## 9.7

$\Delta S = \frac{q_{rev}}{T}$

Haocheng Zhang 2A
Posts: 52
Joined: Fri Sep 29, 2017 7:04 am

### 9.7

Assuming that the heat capacity of an ideal gas is independent of temperature, calculate the entropy change associated with rising the temperature of 1.00mol of ideal gas atoms reversibly from 37.6℃ to 157.9℃ at (a)constant pressure and (b)constant volume.

I have no idea how to do this question.
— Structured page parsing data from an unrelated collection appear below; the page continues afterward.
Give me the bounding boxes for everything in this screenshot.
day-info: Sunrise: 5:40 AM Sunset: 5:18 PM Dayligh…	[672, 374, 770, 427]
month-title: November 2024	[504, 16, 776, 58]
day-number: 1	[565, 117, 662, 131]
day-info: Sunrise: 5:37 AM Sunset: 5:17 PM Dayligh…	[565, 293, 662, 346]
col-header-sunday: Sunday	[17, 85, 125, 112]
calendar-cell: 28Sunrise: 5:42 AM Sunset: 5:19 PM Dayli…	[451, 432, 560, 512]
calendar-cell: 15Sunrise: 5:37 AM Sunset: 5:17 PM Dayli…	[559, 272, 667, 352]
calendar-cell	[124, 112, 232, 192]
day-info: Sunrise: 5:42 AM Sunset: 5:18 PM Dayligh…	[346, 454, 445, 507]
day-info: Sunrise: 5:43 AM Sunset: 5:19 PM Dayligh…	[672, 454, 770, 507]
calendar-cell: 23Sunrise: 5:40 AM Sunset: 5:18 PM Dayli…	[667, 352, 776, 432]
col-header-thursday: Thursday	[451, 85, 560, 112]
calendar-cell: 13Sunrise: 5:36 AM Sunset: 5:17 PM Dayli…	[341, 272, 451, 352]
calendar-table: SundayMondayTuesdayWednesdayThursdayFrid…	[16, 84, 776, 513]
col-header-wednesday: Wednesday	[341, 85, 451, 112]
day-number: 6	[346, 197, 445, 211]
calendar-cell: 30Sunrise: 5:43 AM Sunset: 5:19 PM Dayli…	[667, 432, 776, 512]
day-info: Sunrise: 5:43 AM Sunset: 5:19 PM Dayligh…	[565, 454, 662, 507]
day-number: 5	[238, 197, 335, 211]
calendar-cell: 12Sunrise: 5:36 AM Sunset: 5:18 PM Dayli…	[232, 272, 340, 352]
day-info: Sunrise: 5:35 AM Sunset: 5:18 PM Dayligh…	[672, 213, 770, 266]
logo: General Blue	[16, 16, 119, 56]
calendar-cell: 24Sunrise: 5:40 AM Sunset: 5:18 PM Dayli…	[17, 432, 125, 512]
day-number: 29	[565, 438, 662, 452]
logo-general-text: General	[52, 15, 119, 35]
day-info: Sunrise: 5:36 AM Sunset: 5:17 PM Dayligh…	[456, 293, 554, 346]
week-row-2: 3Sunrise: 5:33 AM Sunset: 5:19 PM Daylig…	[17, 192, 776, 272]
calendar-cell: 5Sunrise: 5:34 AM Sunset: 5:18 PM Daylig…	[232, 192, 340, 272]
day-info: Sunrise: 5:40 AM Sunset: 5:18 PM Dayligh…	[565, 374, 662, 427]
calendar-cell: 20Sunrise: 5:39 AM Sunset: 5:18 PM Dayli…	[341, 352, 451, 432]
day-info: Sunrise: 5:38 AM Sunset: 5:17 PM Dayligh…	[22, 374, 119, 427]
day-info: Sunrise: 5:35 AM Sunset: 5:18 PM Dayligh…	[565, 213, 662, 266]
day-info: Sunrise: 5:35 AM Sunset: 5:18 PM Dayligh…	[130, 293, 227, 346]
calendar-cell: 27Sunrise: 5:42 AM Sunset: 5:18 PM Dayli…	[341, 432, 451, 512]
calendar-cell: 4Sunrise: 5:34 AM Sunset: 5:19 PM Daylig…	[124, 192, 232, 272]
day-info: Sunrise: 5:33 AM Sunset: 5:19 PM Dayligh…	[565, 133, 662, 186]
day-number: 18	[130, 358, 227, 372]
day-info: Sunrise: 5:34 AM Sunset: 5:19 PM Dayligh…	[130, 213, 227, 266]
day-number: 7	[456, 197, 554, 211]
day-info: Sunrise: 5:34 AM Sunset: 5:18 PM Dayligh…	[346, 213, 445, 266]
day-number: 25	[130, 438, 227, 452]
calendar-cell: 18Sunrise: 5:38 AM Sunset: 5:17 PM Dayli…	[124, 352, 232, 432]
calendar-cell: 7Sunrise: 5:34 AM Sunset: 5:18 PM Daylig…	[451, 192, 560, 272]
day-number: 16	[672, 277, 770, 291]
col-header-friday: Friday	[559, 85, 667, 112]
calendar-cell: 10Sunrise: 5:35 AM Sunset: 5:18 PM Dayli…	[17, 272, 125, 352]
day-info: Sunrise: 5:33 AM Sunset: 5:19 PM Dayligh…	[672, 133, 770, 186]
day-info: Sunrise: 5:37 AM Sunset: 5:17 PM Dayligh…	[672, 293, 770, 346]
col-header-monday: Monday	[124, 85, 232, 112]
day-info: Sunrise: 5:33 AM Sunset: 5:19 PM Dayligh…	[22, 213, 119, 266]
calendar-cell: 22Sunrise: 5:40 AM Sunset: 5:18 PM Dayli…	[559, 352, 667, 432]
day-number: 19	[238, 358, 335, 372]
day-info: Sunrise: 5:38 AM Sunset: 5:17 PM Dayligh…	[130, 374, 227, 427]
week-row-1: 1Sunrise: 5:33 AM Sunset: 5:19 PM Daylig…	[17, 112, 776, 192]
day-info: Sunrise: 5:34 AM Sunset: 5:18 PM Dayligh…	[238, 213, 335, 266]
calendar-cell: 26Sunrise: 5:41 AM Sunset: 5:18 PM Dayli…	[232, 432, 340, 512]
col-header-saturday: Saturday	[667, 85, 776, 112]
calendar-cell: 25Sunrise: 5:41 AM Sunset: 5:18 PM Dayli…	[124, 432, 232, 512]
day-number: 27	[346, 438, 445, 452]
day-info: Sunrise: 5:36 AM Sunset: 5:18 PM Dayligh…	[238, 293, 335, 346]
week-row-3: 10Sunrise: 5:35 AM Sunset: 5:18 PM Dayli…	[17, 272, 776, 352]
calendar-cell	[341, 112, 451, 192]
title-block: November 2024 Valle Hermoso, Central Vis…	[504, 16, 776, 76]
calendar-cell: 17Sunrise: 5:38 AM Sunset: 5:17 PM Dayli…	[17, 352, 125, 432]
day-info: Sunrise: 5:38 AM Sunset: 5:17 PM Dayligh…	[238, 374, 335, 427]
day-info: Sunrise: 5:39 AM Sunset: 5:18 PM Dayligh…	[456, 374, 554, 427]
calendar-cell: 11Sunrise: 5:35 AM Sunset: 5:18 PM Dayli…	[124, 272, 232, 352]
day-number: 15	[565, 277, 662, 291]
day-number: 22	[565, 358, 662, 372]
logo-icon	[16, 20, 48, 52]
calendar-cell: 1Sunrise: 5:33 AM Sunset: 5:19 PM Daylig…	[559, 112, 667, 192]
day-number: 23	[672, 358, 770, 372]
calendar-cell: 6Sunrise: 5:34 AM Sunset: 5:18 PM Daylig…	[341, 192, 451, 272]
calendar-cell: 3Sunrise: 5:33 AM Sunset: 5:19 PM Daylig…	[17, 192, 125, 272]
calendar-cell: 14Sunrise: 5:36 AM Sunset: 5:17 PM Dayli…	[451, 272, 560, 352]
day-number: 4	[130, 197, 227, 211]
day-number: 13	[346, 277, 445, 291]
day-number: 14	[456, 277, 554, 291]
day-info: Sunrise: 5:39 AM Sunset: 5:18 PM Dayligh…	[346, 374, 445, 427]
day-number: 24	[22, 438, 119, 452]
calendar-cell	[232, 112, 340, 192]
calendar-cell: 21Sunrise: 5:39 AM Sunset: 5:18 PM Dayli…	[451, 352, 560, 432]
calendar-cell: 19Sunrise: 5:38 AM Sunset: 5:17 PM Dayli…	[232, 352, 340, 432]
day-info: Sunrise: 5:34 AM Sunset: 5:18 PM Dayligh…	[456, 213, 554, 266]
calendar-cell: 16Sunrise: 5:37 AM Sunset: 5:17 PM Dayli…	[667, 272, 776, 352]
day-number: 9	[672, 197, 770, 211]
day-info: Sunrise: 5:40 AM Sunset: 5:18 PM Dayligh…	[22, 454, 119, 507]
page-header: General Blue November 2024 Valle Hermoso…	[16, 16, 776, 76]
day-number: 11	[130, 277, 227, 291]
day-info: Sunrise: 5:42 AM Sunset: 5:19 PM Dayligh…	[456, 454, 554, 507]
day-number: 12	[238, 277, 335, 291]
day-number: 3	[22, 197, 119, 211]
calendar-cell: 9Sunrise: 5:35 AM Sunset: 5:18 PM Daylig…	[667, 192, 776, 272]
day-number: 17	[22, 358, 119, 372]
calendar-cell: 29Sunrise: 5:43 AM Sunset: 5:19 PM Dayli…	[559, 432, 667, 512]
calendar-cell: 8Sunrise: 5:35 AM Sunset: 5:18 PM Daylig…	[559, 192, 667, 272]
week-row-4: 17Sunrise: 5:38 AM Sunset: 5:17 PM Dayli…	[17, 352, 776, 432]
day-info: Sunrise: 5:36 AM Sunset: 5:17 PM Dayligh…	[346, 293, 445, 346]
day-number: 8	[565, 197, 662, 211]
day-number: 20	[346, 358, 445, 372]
Can someone help me? Thanks!

Vasiliki G Dis1C
Posts: 53
Joined: Fri Sep 29, 2017 7:04 am

### Re: 9.7

For part a, you want to use dS=dq/T. Since we know dq=nCdT, we can substitute it in to have dS=(nCdT)/T. When you integrate this, you get ΔS=nCln(T2/T1). From here, you can plug in everything to find ΔS. (for an ideal gas C=(5/2)R) You end up with ΔS= (1)(5/2(8.314))(ln(431/310.8))=6.80 J/K
For part b, the same equation is true where ΔS=nCln(T2/T1), but the only thing that changes is C. C is now 3/2R for an ideal gas at constant volume. Plugging in what we know, we get ΔS=(1)(3/2(8.314)(ln(431/310/8))=4.08 J/K
Hope this helps!

Emily Mei 1B
Posts: 50
Joined: Fri Sep 29, 2017 7:04 am

### Re: 9.7

Example 9.2 on page 322 of the textbook also talks about this if you want a textbook reference!